We have 10 chooks and over the last few days a rooster has wandered into the area from the bush behind us. Anyone know what he is? Breed I mean. He's very pretty but he is also noisy. Just wondering.



































Sent from my iPhone using Chicken Forum


----------



## hildar (Oct 3, 2013)

he sure is pretty. I would say most likely he is a mix breed. Catch him and cull him. I am sure he would make some great soup if you don't want him.


----------



## Jabberwocky (Oct 7, 2013)

I would have to agree a mix breed.. As to what to do with him... Either the pot or after a month of quarantine and a vet check. Consider it a lucky a break for your flock. Either way it is a free Roo.


----------



## nj2wv (Aug 27, 2013)

How about just going to a few houses around your area and ask them if they lost a rooster !! I am sure you would want the same courtesy done if it was yours.


----------



## Fiere (Feb 26, 2014)

I'd do the same. In my opinion he's no different than a stray cat coming around. See if anyone lost it, and if no one claims him, go from there. For now I'd try to get him contained so he's not running all over the place provided he didn't strut on home by now.
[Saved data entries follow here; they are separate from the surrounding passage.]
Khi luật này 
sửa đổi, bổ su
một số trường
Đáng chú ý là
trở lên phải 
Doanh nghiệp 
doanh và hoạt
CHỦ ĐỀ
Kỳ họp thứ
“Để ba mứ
My birds occasionally go on long excursions for whatever reason and end up at the neighbours, while they always come home, I'd appreciate knowing about it if they decided to stay.


----------



## kirachristinegarcia (Apr 13, 2014)

Like this one














Sent from my iPhone using Chicken Forum


----------



## kirachristinegarcia (Apr 13, 2014)

It's a leghorn mix with a splash of Rhode Island red


Sent from my iPhone using Chicken Forum


----------



## hildar (Oct 3, 2013)

I just noticed how small his spurs are that boy is still young and has plenty of growing to do.


----------



## piglett (Jun 21, 2012)

Fiere said:


> I'd do the same. In my opinion he's no different than a stray cat coming around. See if anyone lost it, and if no one claims him, go from there. For now I'd try to get him contained so he's not running all over the place provided he didn't strut on home by now.
> 
> My birds occasionally go on long excursions for whatever reason and end up at the neighbours, while they always come home, I'd appreciate knowing about it if they decided to stay.


he was probably driven off by the flock master rooster where he came from
so now he is looking for his own girls

sure does have RiR legs on him


----------



## piglett (Jun 21, 2012)

kirachristinegarcia said:


> It's a leghorn mix with a splash of Rhode Island red
> 
> Sent from my iPhone using Chicken Forum


how about a RiR with a splash of leghorn.......?

the leg color is what makes me think this

but i don't know for sure Kira

he is a good looking boy


----------